# [EXERCISE]
Present an exact copy of each line below.
==== EXTRACTED DATA ====
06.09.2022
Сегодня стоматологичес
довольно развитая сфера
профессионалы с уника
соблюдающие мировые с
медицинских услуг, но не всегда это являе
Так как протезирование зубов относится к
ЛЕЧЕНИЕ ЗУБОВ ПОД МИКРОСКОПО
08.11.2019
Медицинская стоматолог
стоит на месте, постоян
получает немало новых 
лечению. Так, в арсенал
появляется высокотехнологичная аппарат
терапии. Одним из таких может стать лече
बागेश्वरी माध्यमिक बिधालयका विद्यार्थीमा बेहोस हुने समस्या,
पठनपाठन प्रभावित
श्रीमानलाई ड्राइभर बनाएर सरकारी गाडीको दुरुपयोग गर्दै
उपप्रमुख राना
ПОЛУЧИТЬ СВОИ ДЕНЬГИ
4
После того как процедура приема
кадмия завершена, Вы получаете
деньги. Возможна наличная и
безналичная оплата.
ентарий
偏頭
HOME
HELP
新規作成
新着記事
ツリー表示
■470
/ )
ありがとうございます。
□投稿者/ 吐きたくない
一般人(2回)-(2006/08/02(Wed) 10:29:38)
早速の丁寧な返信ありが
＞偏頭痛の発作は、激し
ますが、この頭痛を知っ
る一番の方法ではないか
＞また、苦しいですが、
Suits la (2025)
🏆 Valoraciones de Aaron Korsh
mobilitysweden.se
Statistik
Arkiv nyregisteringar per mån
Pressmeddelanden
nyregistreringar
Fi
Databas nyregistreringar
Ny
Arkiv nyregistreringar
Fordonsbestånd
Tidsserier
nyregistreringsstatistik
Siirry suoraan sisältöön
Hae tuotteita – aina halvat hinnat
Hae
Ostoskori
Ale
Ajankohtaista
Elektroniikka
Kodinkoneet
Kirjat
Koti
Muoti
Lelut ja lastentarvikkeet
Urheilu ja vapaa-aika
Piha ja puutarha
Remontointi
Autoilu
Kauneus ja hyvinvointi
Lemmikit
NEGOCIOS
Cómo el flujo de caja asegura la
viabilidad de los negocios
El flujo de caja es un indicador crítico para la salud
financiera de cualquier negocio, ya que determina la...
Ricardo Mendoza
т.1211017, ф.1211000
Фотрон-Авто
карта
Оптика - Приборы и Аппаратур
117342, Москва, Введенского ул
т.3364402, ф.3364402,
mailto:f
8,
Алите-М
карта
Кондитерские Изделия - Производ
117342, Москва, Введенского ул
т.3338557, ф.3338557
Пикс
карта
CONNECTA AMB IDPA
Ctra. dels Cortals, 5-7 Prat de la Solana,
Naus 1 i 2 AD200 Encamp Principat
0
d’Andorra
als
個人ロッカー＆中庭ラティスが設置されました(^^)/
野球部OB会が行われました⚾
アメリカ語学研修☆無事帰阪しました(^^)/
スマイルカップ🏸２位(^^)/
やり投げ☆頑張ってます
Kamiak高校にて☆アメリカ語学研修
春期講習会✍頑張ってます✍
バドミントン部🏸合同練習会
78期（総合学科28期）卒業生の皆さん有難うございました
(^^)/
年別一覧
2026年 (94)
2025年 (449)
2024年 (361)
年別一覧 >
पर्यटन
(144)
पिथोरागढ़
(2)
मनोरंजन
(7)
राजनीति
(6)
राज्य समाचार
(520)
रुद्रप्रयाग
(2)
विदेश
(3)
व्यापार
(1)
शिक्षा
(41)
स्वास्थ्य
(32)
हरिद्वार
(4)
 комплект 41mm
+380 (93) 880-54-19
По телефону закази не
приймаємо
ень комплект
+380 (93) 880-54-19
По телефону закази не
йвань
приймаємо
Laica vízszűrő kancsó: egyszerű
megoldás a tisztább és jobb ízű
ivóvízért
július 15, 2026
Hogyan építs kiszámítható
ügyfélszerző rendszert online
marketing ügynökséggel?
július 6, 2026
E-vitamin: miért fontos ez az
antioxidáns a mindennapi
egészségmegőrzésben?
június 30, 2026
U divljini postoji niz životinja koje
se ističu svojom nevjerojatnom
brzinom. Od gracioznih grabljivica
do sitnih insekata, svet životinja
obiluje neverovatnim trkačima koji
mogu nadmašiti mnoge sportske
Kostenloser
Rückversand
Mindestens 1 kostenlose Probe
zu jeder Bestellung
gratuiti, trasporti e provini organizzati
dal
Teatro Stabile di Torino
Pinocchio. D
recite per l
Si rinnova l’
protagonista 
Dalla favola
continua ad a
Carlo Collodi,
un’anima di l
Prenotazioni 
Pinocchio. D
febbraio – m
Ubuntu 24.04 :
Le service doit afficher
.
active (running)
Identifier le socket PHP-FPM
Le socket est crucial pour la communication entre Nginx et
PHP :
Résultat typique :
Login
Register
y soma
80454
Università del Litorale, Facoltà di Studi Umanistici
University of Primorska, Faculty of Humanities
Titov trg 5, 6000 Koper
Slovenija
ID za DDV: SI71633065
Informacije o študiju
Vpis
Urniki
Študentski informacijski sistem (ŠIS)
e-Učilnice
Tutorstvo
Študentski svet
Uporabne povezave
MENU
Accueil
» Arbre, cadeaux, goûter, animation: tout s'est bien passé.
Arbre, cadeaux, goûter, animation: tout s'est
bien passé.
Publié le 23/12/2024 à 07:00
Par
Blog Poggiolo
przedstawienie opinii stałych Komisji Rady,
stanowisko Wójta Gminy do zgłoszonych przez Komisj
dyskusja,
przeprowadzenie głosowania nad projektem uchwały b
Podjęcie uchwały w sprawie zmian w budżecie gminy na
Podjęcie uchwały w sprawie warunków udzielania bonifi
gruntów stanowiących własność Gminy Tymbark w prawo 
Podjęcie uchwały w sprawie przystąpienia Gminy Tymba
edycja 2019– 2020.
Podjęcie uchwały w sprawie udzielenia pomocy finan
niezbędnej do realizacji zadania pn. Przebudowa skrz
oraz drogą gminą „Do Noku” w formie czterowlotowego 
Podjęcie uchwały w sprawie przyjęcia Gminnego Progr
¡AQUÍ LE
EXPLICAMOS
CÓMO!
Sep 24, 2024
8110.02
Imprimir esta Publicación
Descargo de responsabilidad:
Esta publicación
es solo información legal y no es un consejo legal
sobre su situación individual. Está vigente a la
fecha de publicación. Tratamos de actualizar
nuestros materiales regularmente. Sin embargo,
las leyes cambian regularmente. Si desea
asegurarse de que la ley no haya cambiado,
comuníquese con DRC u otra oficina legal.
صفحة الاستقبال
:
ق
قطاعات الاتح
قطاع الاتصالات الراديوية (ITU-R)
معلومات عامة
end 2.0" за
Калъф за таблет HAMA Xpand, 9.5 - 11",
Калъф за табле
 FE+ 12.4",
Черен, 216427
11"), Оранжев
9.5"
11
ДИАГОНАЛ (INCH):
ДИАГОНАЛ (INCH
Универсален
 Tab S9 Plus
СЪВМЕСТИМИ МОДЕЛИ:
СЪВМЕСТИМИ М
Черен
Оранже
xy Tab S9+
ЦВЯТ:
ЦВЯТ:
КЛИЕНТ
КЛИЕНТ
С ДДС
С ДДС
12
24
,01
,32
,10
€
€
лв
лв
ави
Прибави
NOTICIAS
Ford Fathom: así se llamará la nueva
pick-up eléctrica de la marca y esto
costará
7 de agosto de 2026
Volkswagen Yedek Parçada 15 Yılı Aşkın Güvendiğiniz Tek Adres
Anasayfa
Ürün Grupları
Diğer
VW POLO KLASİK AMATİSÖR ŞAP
====
# [WRITTEN RESPONSE]
06.09.2022
Сегодня стоматологичес
довольно развитая сфера
профессионалы с уника
соблюдающие мировые с
медицинских услуг, но не всегда это являе
Так как протезирование зубов относится к
ЛЕЧЕНИЕ ЗУБОВ ПОД МИКРОСКОПО
08.11.2019
Медицинская стоматолог
стоит на месте, постоян
получает немало новых 
лечению. Так, в арсенал
появляется высокотехнологичная аппарат
терапии. Одним из таких может стать лече
बागेश्वरी माध्यमिक बिधालयका विद्यार्थीमा बेहोस हुने समस्या,
पठनपाठन प्रभावित
श्रीमानलाई ड्राइभर बनाएर सरकारी गाडीको दुरुपयोग गर्दै
उपप्रमुख राना
ПОЛУЧИТЬ СВОИ ДЕНЬГИ
4
После того как процедура приема
кадмия завершена, Вы получаете
деньги. Возможна наличная и
безналичная оплата.
ентарий
偏頭
HOME
HELP
新規作成
新着記事
ツリー表示
■470
/ )
ありがとうございます。
□投稿者/ 吐きたくない
一般人(2回)-(2006/08/02(Wed) 10:29:38)
早速の丁寧な返信ありが
＞偏頭痛の発作は、激し
ますが、この頭痛を知っ
る一番の方法ではないか
＞また、苦しいですが、
Suits la (2025)
🏆 Valoraciones de Aaron Korsh
mobilitysweden.se
Statistik
Arkiv nyregisteringar per mån
Pressmeddelanden
nyregistreringar
Fi
Databas nyregistreringar
Ny
Arkiv nyregistreringar
Fordonsbestånd
Tidsserier
nyregistreringsstatistik
Siirry suoraan sisältöön
Hae tuotteita – aina halvat hinnat
Hae
Ostoskori
Ale
Ajankohtaista
Elektroniikka
Kodinkoneet
Kirjat
Koti
Muoti
Lelut ja lastentarvikkeet
Urheilu ja vapaa-aika
Piha ja puutarha
Remontointi
Autoilu
Kauneus ja hyvinvointi
Lemmikit
NEGOCIOS
Cómo el flujo de caja asegura la
viabilidad de los negocios
El flujo de caja es un indicador crítico para la salud
financiera de cualquier negocio, ya que determina la...
Ricardo Mendoza
т.1211017, ф.1211000
Фотрон-Авто
карта
Оптика - Приборы и Аппаратур
117342, Москва, Введенского ул
т.3364402, ф.3364402,
mailto:f
8,
Алите-М
карта
Кондитерские Изделия - Производ
117342, Москва, Введенского ул
т.3338557, ф.3338557
Пикс
карта
CONNECTA AMB IDPA
Ctra. dels Cortals, 5-7 Prat de la Solana,
Naus 1 i 2 AD200 Encamp Principat
0
d’Andorra
als
個人ロッカー＆中庭ラティスが設置されました(^^)/
野球部OB会が行われました⚾
アメリカ語学研修☆無事帰阪しました(^^)/
スマイルカップ🏸２位(^^)/
やり投げ☆頑張ってます
Kamiak高校にて☆アメリカ語学研修
春期講習会✍頑張ってます✍
バドミントン部🏸合同練習会
78期（総合学科28期）卒業生の皆さん有難うございました
(^^)/
年別一覧
2026年 (94)
2025年 (449)
2024年 (361)
年別一覧 >
पर्यटन
(144)
पिथोरागढ़
(2)
मनोरंजन
(7)
राजनीति
(6)
राज्य समाचार
(520)
रुद्रप्रयाग
(2)
विदेश
(3)
व्यापार
(1)
शिक्षा
(41)
स्वास्थ्य
(32)
हरिद्वार
(4)
 комплект 41mm
+380 (93) 880-54-19
По телефону закази не
приймаємо
ень комплект
+380 (93) 880-54-19
По телефону закази не
йвань
приймаємо
Laica vízszűrő kancsó: egyszerű
megoldás a tisztább és jobb ízű
ivóvízért
július 15, 2026
Hogyan építs kiszámítható
ügyfélszerző rendszert online
marketing ügynökséggel?
július 6, 2026
E-vitamin: miért fontos ez az
antioxidáns a mindennapi
egészségmegőrzésben?
június 30, 2026
U divljini postoji niz životinja koje
se ističu svojom nevjerojatnom
brzinom. Od gracioznih grabljivica
do sitnih insekata, svet životinja
obiluje neverovatnim trkačima koji
mogu nadmašiti mnoge sportske
Kostenloser
Rückversand
Mindestens 1 kostenlose Probe
zu jeder Bestellung
gratuiti, trasporti e provini organizzati
dal
Teatro Stabile di Torino
Pinocchio. D
recite per l
Si rinnova l’
protagonista 
Dalla favola
continua ad a
Carlo Collodi,
un’anima di l
Prenotazioni 
Pinocchio. D
febbraio – m
Ubuntu 24.04 :
Le service doit afficher
.
active (running)
Identifier le socket PHP-FPM
Le socket est crucial pour la communication entre Nginx et
PHP :
Résultat typique :
Login
Register
y soma
80454
Università del Litorale, Facoltà di Studi Umanistici
University of Primorska, Faculty of Humanities
Titov trg 5, 6000 Koper
Slovenija
ID za DDV: SI71633065
Informacije o študiju
Vpis
Urniki
Študentski informacijski sistem (ŠIS)
e-Učilnice
Tutorstvo
Študentski svet
Uporabne povezave
MENU
Accueil
» Arbre, cadeaux, goûter, animation: tout s'est bien passé.
Arbre, cadeaux, goûter, animation: tout s'est
bien passé.
Publié le 23/12/2024 à 07:00
Par
Blog Poggiolo
przedstawienie opinii stałych Komisji Rady,
stanowisko Wójta Gminy do zgłoszonych przez Komisj
dyskusja,
przeprowadzenie głosowania nad projektem uchwały b
Podjęcie uchwały w sprawie zmian w budżecie gminy na
Podjęcie uchwały w sprawie warunków udzielania bonifi
gruntów stanowiących własność Gminy Tymbark w prawo 
Podjęcie uchwały w sprawie przystąpienia Gminy Tymba
edycja 2019– 2020.
Podjęcie uchwały w sprawie udzielenia pomocy finan
niezbędnej do realizacji zadania pn. Przebudowa skrz
oraz drogą gminą „Do Noku” w formie czterowlotowego 
Podjęcie uchwały w sprawie przyjęcia Gminnego Progr
¡AQUÍ LE
EXPLICAMOS
CÓMO!
Sep 24, 2024
8110.02
Imprimir esta Publicación
Descargo de responsabilidad:
Esta publicación
es solo información legal y no es un consejo legal
sobre su situación individual. Está vigente a la
fecha de publicación. Tratamos de actualizar
nuestros materiales regularmente. Sin embargo,
las leyes cambian regularmente. Si desea
asegurarse de que la ley no haya cambiado,
comuníquese con DRC u otra oficina legal.
صفحة الاستقبال
:
ق
قطاعات الاتح
قطاع الاتصالات الراديوية (ITU-R)
معلومات عامة
end 2.0" за
Калъф за таблет HAMA Xpand, 9.5 - 11",
Калъф за табле
 FE+ 12.4",
Черен, 216427
11"), Оранжев
9.5"
11
ДИАГОНАЛ (INCH):
ДИАГОНАЛ (INCH
Универсален
 Tab S9 Plus
СЪВМЕСТИМИ МОДЕЛИ:
СЪВМЕСТИМИ М
Черен
Оранже
xy Tab S9+
ЦВЯТ:
ЦВЯТ:
КЛИЕНТ
КЛИЕНТ
С ДДС
С ДДС
12
24
,01
,32
,10
€
€
лв
лв
ави
Прибави
NOTICIAS
Ford Fathom: así se llamará la nueva
pick-up eléctrica de la marca y esto
costará
7 de agosto de 2026
Volkswagen Yedek Parçada 15 Yılı Aşkın Güvendiğiniz Tek Adres
Anasayfa
Ürün Grupları
Diğer
VW POLO KLASİK AMATİSÖR ŞAP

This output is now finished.